Air bag restraining systems in vehicles for vehicle occupants are known in the art. An air bag restraining system may include a multistage inflator device where the stages are actuated at different times in response to sensed vehicle crash conditions.
U.S. Pat. No. 5,935,182 to Foo et al., assigned to TRW Inc., discloses a method and apparatus for discriminating a vehicle crash condition using virtual crash sensing. U.S. Pat. No. 6,036,225 to Foo et al., assigned to TRW Inc., discloses a method and apparatus for controlling a multistage actuatable restraining system in a vehicle using crash severity index values. U.S. Pat. No. 6,186,539 to Foo et al., also assigned to TRW Inc., discloses a method and apparatus for controlling a multistage actuatable restraining device using crash severity indexing and crush-zone sensors. U.S. Pat. No. 6,529,810 to Foo et al., also assigned to TRW Inc., discloses a method and apparatus for controlling an actuatable multistage restraining device using switched thresholds based on transverse acceleration.

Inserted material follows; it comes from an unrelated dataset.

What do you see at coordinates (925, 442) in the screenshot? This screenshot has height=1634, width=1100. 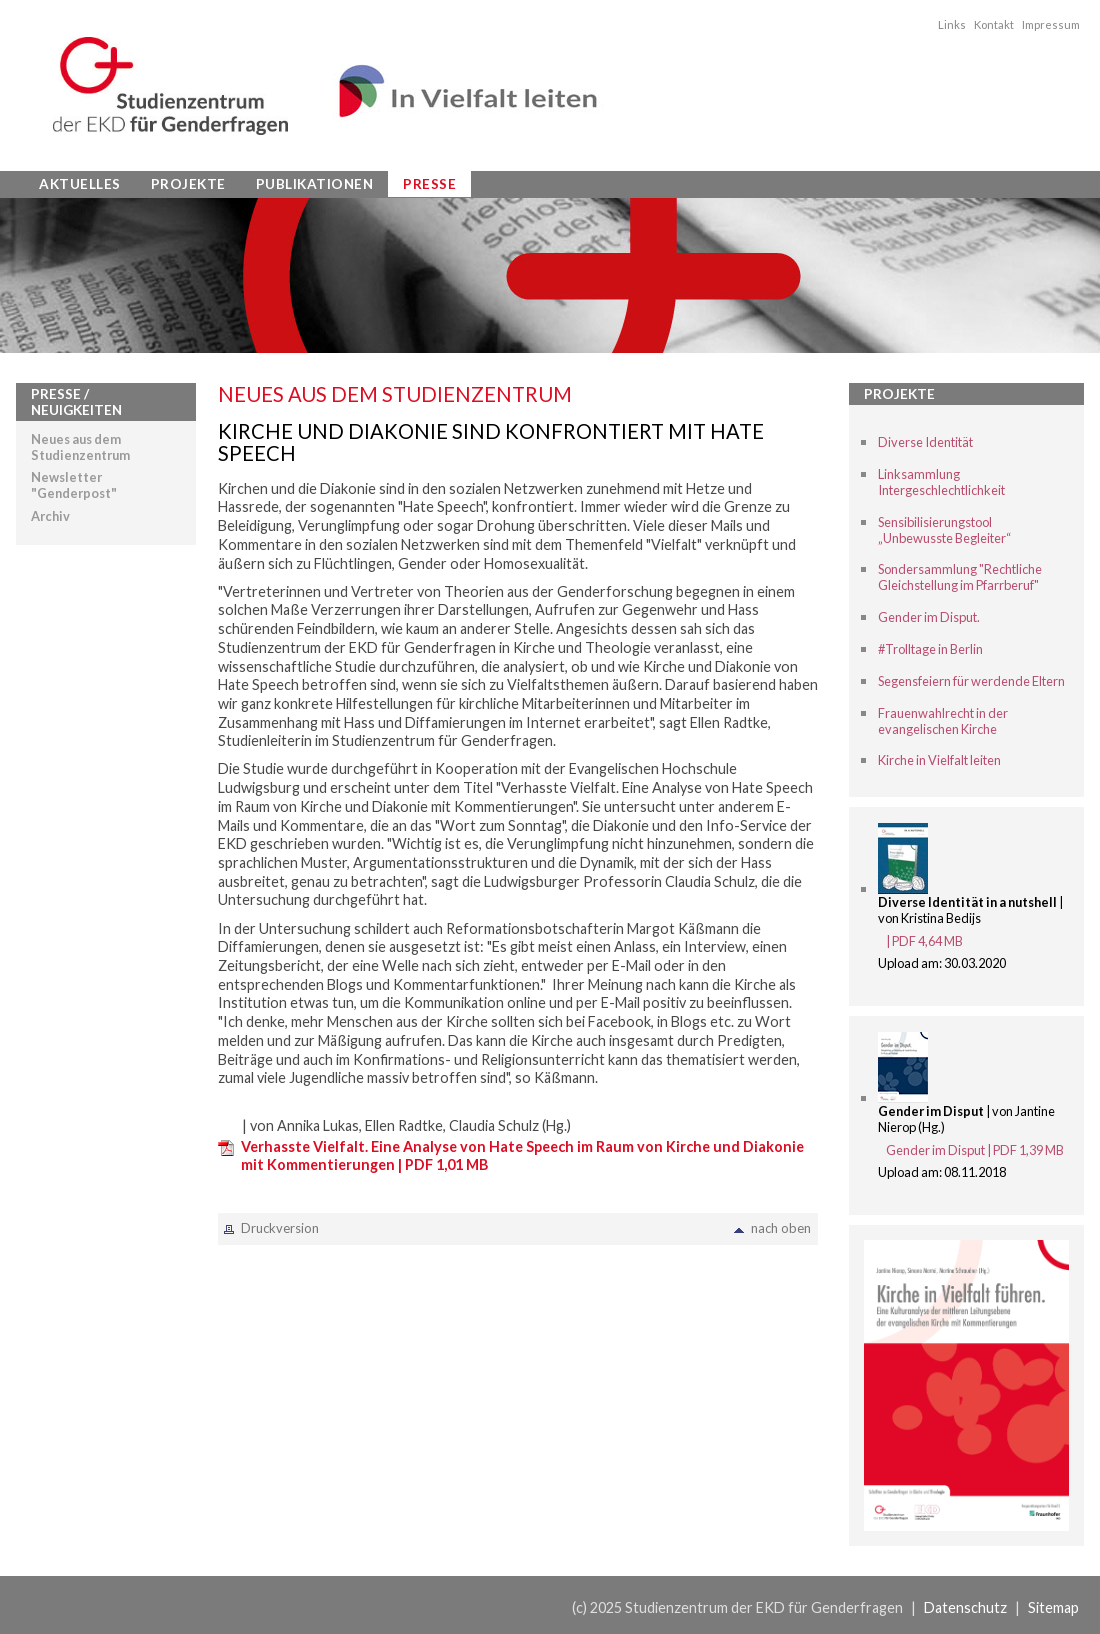 I see `Diverse Identität` at bounding box center [925, 442].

The use of safing functions in the control of actuatable restraining devices is also known in the art. Early known systems used a discrimination inertia switch and a series connected safing switch. When both the discrimination switch and the safing switch closed, the restraining device was actuated. Other known systems included a crash accelerometer, a discrimination algorithm for analyzing the crash accelerometer output signal, and a sating switch. When the discrimination algorithm determined a deployment crash event was occurring and the safing switch closed, the restraining device was actuated. Still other known systems used a discrimination crash acceleration sensor oriented in a direction of expected crash and a safing crash acceleration sensor oriented in the same direction. Associated algorithms process the signals from the two sensors and control the restraint when both determined a deployment crash event was occurring.